Добавить в цитаты Настройки чтения

Страница 42 из 115

А когда-то существовали бабушки, тетушки, соседки.

Своих соседей люди сейчас не знают. Тетушки работают в городе, расположенном в двухстах или трехстах километрах, и у них те же самые проблемы. Ну, а для бабушек в муниципальных квартирках нет места. Они либо продолжают жить в своем домишке где-нибудь в деревне, либо от них избавились, поместив в дом общественного призрения.

Они тоже одиноки, как их дети и внуки.

Помню, когда я жил в Коннектикуте, владельцы нескольких фабрик, главным образом ткацких, приняли предложение перебазироваться в южные штаты, где им бесплатно отводили необходимые земли под цеха и освобождали то ли на десять, то ли на двадцать лет от налогов.

Буквально со дня на день перед рабочими должен был встать выбор: ехать с фабрикой, то есть оторваться от корней, или остаться без работы.

Через двадцать лет я вижу, как то же самое происходит во Франции. Больше не существует ни родной деревни, ни родного города, ни родной провинции. Все бросается разом — не только старики, не только друзья, но и привычки, и все остальное, что составляло смысл жизни.

И — следом за фабрикой.

Где же сам человек в этом беге вперед? В беге, который не только приводит к загрязнению рек и лесов в самых идиллических местностях, но и разрывает связи, создававшиеся многими веками.

Уверен, что я не заблуждался, когда говорил, что брак — анахроничный институт. Какая может быть семья, какая может быть супружеская пара, если женщина с утра до вечера занята вне дома, если ей приходится выбирать, следовать ли за мужем туда, куда призывает его работа, или ехать туда, куда зовут ее свои собственные обязанности?

А кто занимается детьми?

Вскоре, вероятно, ими будет заниматься, как в Спарте, государство. Ясли — это всего-навсего суррогат семьи. Государство уже берет на себя заботу о детях и руководит юными умами двух- и трехлетних детей.

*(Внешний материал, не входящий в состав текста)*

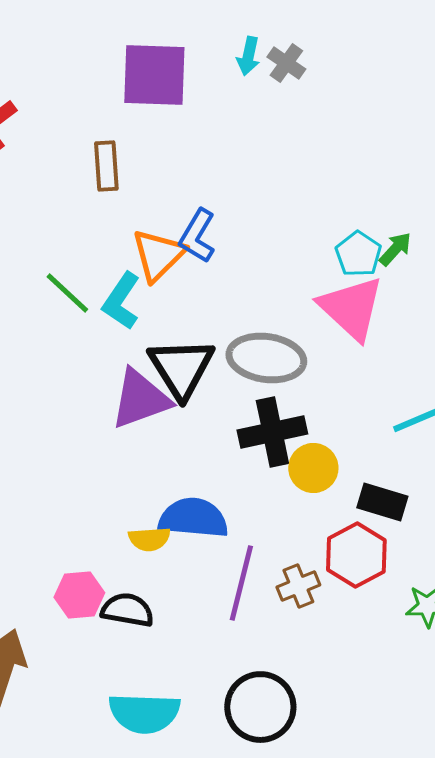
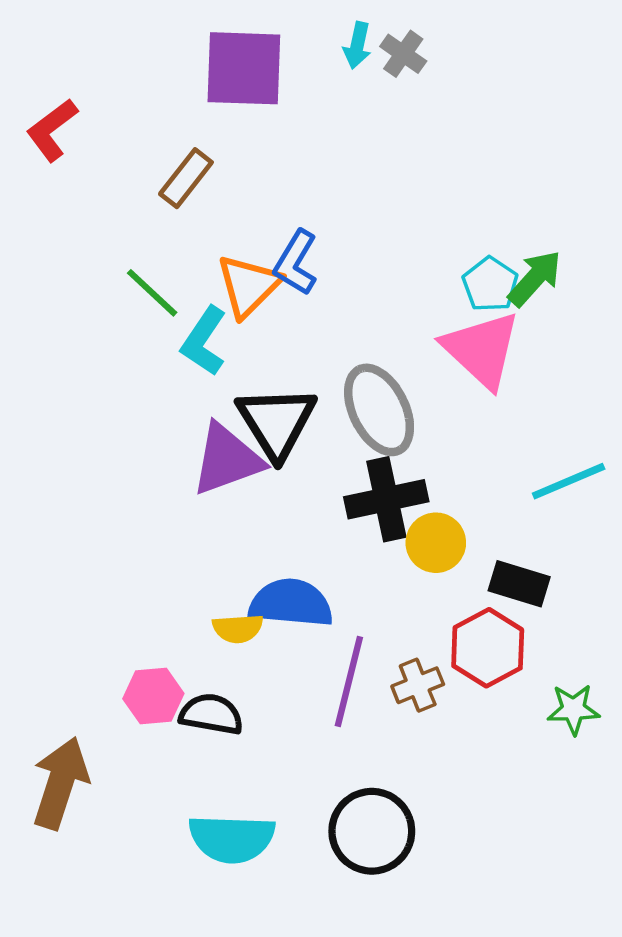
brown rectangle: (106, 166) -> (186, 178), turned 42
green arrow: (395, 249) -> (535, 278), size x1.4
green line: (67, 293) -> (152, 293), moved
gray ellipse: (266, 358) -> (379, 410), turned 56

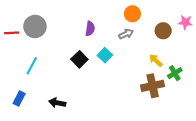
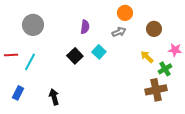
pink star: (185, 22) -> (175, 50), moved
red line: (12, 33) -> (11, 55), moved
brown cross: (153, 86) -> (156, 90), moved
black arrow: (57, 103) -> (54, 97), turned 63

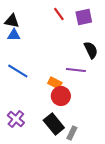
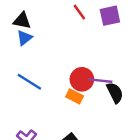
blue triangle: (14, 35) -> (24, 38), turned -40
black semicircle: (91, 50) -> (115, 93), moved
red circle: (61, 96) -> (82, 79), moved

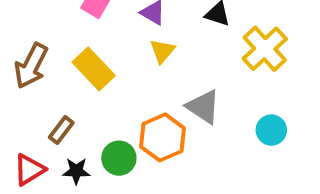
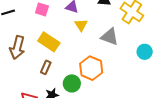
gray triangle: (203, 107) -> (110, 37), moved
brown rectangle: (61, 130) -> (46, 67), moved

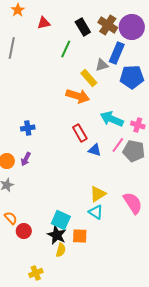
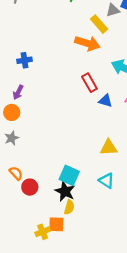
blue cross: (28, 128) -> (24, 60), moved
purple arrow: (26, 159) -> (18, 92), moved
yellow triangle: (98, 194) -> (109, 148), turned 30
cyan triangle: (96, 212) -> (107, 181), moved
orange square: (80, 236) -> (56, 224), moved

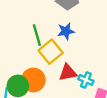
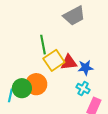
blue star: (66, 31) -> (85, 68), moved
red triangle: (68, 73) -> (69, 62), moved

Это прогресс? Мне хотелось бы, чтобы это слово было вычеркнуто из словаря. Если бы это называли эволюцией, пусть даже необходимой или неизбежной, я, может быть, и согласился бы с таким определением. Но прогрессом я это назвать не могу. Подлинный прогресс может быть только в гармонии человека с его окружением.

Нынче гармонии не существует. Достаточно посмотреть по телевидению или послушать по радио, с какой лихорадочностью наше правительство принимает чуть ли не каждую неделю противоречивые решения, чтобы понять, что никто, я подчеркиваю, никто — ни экономисты, ни религиозные деятели, ни люди, высокопарно именующие себя футурологами, — не способен обрести ее.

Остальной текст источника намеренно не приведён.